Même nuance de froideur et d’ombrage, — moins accentuée peut-être, moins justifiée surtout, — dans ses rapports avec une autre femme de son intimité, aussi célèbre de son temps que Mme de Boufflers, mais plus oubliée de nos jours, et dont, pour cette raison, il me sera permis d’esquisser la figure.

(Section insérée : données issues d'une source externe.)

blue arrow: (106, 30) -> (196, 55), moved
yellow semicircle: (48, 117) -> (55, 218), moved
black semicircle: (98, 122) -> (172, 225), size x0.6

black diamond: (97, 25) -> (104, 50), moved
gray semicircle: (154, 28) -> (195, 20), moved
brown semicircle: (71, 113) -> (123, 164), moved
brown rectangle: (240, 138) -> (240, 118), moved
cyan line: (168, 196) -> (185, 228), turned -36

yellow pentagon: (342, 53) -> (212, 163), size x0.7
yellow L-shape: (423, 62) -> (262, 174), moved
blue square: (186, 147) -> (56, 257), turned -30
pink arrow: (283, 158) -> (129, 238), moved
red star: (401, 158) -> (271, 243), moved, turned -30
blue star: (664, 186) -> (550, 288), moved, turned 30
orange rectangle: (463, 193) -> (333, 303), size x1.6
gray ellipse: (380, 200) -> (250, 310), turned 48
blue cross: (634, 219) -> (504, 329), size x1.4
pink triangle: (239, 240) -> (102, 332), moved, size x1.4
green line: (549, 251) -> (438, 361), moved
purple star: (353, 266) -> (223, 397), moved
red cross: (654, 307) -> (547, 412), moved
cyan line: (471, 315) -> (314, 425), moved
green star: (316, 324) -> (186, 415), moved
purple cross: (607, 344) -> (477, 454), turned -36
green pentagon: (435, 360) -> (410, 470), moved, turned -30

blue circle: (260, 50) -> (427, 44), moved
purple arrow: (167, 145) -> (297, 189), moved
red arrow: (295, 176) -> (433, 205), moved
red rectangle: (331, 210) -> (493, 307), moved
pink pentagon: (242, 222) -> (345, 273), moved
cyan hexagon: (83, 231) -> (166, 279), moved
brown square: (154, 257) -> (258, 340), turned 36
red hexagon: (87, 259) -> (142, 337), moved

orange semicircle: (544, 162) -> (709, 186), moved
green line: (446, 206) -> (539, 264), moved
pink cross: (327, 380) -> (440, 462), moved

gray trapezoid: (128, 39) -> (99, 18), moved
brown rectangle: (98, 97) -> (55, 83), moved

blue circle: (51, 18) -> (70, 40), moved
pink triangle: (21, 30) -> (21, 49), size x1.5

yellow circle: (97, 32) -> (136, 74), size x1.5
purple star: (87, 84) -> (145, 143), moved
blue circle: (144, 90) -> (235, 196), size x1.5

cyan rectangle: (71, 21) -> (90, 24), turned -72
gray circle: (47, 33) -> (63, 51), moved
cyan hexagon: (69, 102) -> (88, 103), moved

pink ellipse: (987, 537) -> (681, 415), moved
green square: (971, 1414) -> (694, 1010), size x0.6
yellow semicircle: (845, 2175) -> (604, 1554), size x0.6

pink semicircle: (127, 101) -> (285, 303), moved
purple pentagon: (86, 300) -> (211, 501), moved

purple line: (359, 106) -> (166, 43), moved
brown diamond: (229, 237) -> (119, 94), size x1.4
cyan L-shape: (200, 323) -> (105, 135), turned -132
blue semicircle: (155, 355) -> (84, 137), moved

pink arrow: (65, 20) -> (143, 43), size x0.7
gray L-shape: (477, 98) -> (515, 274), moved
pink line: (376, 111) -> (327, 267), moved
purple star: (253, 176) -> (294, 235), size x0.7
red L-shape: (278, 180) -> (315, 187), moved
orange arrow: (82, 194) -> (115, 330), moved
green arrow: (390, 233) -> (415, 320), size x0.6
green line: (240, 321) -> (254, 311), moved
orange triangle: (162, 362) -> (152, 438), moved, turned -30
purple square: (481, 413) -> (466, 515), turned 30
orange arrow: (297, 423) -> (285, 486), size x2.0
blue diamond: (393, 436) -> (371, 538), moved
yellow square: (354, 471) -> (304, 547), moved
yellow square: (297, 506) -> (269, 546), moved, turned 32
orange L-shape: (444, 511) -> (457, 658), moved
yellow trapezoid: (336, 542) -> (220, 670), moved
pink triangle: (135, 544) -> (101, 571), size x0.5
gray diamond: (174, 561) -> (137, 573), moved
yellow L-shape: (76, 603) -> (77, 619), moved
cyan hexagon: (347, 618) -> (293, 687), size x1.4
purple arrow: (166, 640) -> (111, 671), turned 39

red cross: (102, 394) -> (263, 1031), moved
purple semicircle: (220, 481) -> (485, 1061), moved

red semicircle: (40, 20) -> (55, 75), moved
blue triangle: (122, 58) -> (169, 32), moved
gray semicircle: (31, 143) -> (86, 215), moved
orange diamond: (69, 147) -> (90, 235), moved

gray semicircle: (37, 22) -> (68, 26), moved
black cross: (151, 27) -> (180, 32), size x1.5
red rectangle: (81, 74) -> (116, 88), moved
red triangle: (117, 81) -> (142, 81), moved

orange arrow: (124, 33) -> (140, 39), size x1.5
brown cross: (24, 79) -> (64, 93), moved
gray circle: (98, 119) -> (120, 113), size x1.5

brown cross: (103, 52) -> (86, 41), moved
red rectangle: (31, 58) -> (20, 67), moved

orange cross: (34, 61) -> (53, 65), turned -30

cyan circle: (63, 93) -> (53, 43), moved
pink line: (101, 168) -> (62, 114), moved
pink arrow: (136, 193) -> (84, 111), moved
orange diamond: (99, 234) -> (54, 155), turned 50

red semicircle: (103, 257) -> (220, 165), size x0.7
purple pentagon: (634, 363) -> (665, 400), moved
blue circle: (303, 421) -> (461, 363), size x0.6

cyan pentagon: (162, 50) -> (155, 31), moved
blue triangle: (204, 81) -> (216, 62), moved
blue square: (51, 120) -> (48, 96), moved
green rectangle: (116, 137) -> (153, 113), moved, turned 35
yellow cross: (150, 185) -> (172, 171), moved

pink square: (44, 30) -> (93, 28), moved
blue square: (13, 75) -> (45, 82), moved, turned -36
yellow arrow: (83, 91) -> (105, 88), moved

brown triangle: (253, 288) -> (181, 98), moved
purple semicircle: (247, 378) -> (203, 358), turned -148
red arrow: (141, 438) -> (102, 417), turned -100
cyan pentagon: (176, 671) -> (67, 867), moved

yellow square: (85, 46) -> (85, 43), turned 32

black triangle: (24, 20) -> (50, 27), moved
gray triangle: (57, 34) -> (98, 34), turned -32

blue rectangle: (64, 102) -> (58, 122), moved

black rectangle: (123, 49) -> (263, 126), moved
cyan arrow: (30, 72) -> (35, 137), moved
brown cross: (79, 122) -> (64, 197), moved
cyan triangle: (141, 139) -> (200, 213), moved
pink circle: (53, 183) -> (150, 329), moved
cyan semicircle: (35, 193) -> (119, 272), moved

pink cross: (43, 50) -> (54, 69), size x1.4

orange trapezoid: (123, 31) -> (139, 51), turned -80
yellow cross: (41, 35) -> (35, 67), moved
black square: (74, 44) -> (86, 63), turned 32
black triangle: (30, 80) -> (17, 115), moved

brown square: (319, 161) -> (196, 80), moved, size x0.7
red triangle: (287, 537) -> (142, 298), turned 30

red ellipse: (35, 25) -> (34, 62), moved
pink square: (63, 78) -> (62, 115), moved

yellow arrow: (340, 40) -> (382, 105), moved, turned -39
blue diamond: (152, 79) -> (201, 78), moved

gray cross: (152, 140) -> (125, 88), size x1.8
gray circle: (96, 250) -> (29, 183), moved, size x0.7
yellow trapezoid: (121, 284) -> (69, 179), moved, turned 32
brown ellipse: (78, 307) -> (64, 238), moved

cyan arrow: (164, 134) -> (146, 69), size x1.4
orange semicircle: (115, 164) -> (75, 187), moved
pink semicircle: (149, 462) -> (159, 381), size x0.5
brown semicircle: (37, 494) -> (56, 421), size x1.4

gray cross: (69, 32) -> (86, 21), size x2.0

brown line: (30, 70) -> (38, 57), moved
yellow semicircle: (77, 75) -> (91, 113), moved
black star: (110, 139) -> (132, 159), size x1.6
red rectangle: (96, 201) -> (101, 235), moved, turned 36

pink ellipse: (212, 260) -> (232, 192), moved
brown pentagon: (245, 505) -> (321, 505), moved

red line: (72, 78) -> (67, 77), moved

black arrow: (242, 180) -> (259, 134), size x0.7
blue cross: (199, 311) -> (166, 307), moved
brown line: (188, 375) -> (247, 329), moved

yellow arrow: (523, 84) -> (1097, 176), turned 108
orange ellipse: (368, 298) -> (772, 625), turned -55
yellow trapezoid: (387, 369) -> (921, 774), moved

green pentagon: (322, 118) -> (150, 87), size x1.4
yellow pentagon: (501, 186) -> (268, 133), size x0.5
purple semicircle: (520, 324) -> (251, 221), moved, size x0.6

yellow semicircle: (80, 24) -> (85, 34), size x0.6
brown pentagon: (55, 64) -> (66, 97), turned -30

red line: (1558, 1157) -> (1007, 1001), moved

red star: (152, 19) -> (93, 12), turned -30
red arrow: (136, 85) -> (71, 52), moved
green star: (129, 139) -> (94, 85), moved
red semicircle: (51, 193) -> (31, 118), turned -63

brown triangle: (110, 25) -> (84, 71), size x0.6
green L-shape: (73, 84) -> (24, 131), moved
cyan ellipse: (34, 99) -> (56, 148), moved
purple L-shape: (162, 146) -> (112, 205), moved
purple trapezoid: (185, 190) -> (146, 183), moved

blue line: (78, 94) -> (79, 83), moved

Je veux parler de Mme de Marchais[1], dont le salon, au dire de Marmontel, se composait de « tout ce que la Cour avait de plus aimable et de ce qu’il y avait, parmi les gens de lettres, de plus estimable du côté des mœurs, de plus distingué du côté des talens. » Pour présider à ces assises, imaginons[2]une mignonne créature « de quatre pieds de haut, » mais « faite au tour » et proportionnée à ravir, avec des traits peu réguliers, des cheveux merveilleux, des yeux pétillans de malice, des dents « qui paraissaient beaucoup, mais qui étaient superbes, » une mise tant soit peu excentrique, d’énormes panaches sur la tête, et, tout autour de sa personne, « plus de guirlandes de fleurs naturelles que toutes les figurantes de l’Opéra, » bref, un curieux mélange

  1. Fille de Benjamin de La Borde, fermier général, lequel n’a d’autre rapport qu’une ressemblance de nom avec Joseph de Laborde, banquier du Roi, son contemporain, avec qui on le confond parfois.
  2. Mémoires de Marmontel, de Garat, du duc de Lévis. Lettres de Walpole, etc.